2015-09-12 Thread Chris Angelico
On Sat, Sep 12, 2015 at 3:03 PM, Random832  wrote:
>> You can't, for example, keep the old reference (there are no references
>> to references in Python), because they're not accessible as values in
>> themselves. Once you assign a different reference, the old one is gone
>> and can't be found again.
>
> You can keep it by copying it to somewhere. The pointer is the value,
> not the variable, you don't _need_ a reference to it.

CPython happens to implement references using pointers, which leads a
lot of people to think that Python's references are pointers in
disguise. But Python (the language) does not have any concept of
pointers or memory. An integer is not a GNU Multiprecision Bignum
object, it is simply an integer. A string is not a series of bytes in
Latin-1/UCS-2/UCS-4, it is a series of codepoints. Aside from fiddling
around with ctypes (which isn't a supported action), there is nothing
you can do within Python to find out what a reference "is"; there is
literally ONE operation you can do with a reference, and that's to get
at the object it refers to. (For example, you might think that the
'is' operator is comparing two references to see if they point to the
same object.

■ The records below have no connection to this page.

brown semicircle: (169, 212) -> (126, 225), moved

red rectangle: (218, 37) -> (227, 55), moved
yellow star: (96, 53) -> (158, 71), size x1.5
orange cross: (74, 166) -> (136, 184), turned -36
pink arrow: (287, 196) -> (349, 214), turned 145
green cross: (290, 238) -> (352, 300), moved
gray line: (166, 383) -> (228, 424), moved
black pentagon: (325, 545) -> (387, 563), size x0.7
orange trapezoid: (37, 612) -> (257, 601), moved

In CPython, it probably is implemented as a pointer
comparison; but actually, it's comparing two objects to see if they're
the same object.)

Python does not have pointers, not because you can't do arithmetic on
those pointers, but because they do not exist in the language spec.
The Python interpreter in my brain, which I use frequently when
diagnosing bugs (whether in my own or someone else's code), does not
have pointers; I'm not prepared to guarantee that it's 100% compliant
with the spec, but I know for sure that it _could be_, without adding
any notion of pointers.

C has pointers, and still would even pointer arithmetic were
disallowed. The languages are architected differently.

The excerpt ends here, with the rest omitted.